[Saved entries]

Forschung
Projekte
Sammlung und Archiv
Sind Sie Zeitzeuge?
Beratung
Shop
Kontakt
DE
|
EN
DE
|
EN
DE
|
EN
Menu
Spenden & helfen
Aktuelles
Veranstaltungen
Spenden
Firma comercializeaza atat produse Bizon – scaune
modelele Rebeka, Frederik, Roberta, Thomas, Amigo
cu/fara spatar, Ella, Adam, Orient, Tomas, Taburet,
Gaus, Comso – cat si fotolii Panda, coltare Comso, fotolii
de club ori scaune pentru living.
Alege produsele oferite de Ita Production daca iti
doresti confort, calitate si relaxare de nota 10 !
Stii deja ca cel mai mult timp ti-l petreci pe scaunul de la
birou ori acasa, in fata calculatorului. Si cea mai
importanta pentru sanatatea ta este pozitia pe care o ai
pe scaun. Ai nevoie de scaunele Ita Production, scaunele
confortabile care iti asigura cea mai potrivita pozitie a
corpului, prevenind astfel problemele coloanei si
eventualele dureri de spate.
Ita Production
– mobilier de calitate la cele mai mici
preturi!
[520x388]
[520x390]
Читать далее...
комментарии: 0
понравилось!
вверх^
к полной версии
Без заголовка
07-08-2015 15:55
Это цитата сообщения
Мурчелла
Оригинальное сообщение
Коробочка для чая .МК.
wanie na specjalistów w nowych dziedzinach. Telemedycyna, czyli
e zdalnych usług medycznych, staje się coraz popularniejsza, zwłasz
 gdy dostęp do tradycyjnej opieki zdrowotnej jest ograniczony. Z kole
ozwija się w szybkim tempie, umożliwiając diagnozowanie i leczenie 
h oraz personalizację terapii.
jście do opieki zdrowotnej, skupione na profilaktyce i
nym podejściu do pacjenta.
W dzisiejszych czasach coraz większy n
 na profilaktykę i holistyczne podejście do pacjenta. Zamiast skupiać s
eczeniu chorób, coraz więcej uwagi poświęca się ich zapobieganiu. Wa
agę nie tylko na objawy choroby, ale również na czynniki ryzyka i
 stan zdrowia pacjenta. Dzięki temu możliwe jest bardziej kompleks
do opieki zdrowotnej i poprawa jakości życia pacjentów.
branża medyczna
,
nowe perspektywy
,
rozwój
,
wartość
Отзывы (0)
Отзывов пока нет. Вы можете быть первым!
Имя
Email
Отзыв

Exercise instructions
In the entries above, which lines hold the word "pacjenta"? Copy them out.

Result of the task
nym podejściu do pacjenta.
 na profilaktykę i holistyczne podejście do pacjenta. Zamiast skupiać s
 stan zdrowia pacjenta. Dzięki temu możliwe jest bardziej kompleks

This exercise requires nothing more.